Saved entries:
---
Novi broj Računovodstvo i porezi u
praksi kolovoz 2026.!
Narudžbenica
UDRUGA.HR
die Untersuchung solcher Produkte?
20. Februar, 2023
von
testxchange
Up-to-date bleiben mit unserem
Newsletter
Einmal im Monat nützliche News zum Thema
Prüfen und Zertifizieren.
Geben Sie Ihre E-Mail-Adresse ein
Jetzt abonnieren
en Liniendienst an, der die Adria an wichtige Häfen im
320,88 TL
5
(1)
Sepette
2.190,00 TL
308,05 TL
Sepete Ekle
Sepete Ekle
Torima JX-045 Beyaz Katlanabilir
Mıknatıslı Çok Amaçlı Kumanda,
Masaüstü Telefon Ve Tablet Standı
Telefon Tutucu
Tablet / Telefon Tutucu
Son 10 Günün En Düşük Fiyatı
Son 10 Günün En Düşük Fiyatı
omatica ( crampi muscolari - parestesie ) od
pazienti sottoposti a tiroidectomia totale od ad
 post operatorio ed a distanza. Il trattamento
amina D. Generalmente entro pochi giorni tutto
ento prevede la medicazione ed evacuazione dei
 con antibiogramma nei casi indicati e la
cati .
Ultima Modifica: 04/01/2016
---
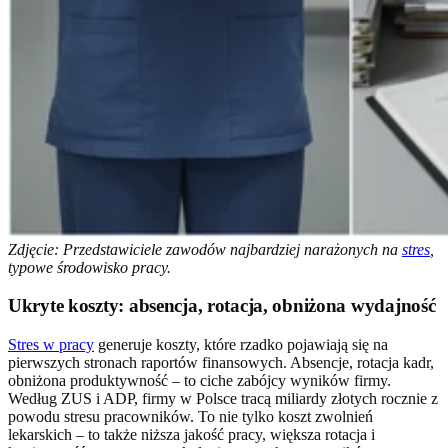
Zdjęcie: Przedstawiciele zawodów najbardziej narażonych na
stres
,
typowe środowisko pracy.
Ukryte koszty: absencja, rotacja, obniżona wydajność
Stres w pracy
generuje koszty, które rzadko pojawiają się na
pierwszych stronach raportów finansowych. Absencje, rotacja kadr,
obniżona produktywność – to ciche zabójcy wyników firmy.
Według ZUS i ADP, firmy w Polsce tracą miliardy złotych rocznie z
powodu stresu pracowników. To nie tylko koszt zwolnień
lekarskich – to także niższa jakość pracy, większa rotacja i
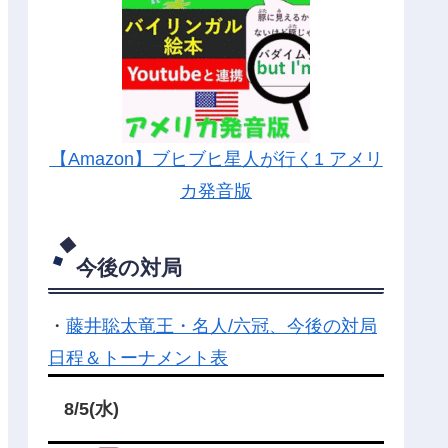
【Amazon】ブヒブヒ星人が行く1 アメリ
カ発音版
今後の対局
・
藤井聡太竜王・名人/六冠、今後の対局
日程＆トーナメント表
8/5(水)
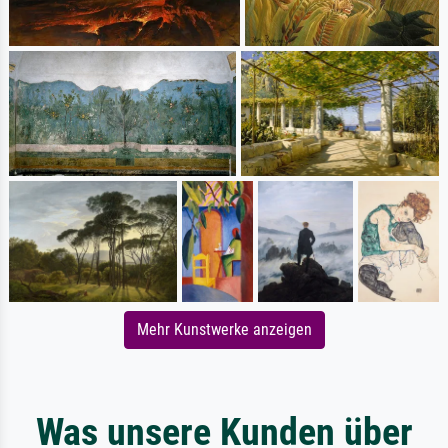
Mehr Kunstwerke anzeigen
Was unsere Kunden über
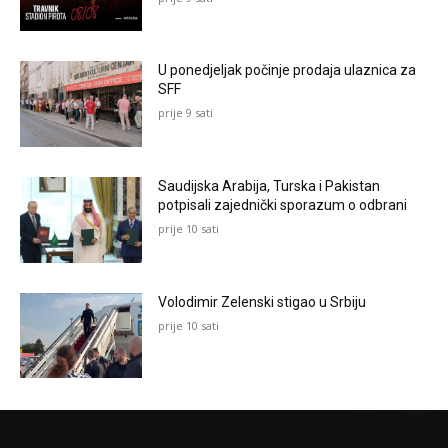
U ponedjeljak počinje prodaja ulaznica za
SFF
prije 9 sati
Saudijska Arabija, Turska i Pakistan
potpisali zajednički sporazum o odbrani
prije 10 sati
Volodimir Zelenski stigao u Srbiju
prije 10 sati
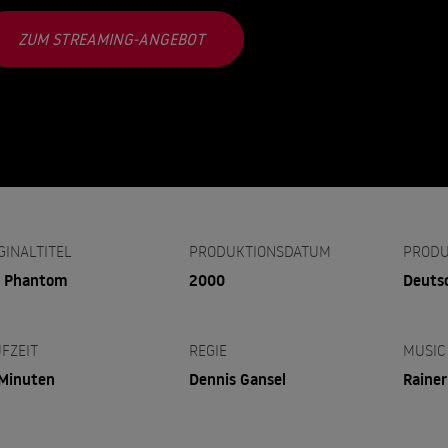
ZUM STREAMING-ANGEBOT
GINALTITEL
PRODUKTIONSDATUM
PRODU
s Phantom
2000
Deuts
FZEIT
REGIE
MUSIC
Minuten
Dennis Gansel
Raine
---
> _Action item_: When you reach the line holding "omatica ( crampi muscolari - parestesie ) od" in the records above, begin reproducing exactly, stop after the line holding "Ultima Modifica: 04/01/2016", and output nothing else.

> _Response to the exercise_:
omatica ( crampi muscolari - parestesie ) od
pazienti sottoposti a tiroidectomia totale od ad
 post operatorio ed a distanza. Il trattamento
amina D. Generalmente entro pochi giorni tutto
ento prevede la medicazione ed evacuazione dei
 con antibiogramma nei casi indicati e la
cati .
Ultima Modifica: 04/01/2016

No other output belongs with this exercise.